Segment Start: Record excerpts
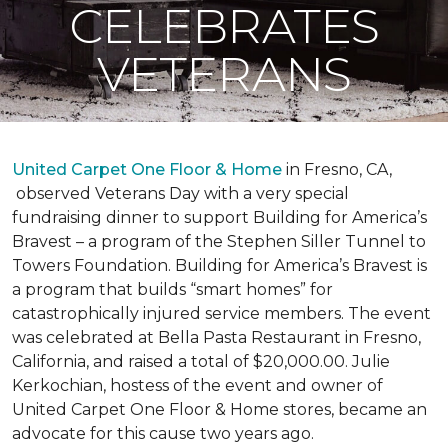
CELEBRATES
VETERANS
United Carpet One Floor & Home
in Fresno, CA,
observed Veterans Day with a very special
fundraising dinner to support Building for America’s
Bravest – a program of the Stephen Siller Tunnel to
Towers Foundation. Building for America’s Bravest is
a program that builds “smart homes” for
catastrophically injured service members. The event
was celebrated at Bella Pasta Restaurant in Fresno,
California, and raised a total of $20,000.00. Julie
Kerkochian, hostess of the event and owner of
United Carpet One Floor & Home stores, became an
advocate for this cause two years ago.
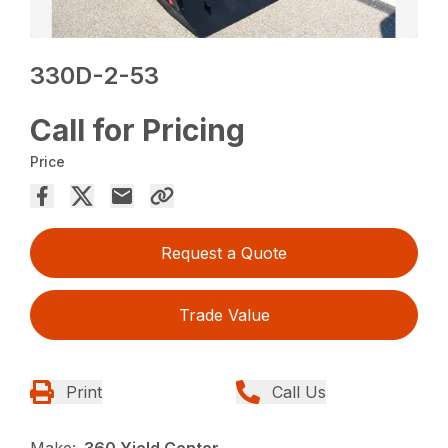
330D-2-53
Call for Pricing
Price
Request a Quote
Trade Value
Print
Call Us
Segment End: Record excerpts
Problem
Write out, with no pictures, only the lines from the line containing "fundraising dinner to" through the last line of the listing above, exactly and with both ends included.

Answer to the problem
fundraising dinner to support Building for America’s
Bravest – a program of the Stephen Siller Tunnel to
Towers Foundation. Building for America’s Bravest is
a program that builds “smart homes” for
catastrophically injured service members. The event
was celebrated at Bella Pasta Restaurant in Fresno,
California, and raised a total of $20,000.00. Julie
Kerkochian, hostess of the event and owner of
United Carpet One Floor & Home stores, became an
advocate for this cause two years ago.
330D-2-53
Call for Pricing
Price
Request a Quote
Trade Value
Print
Call Us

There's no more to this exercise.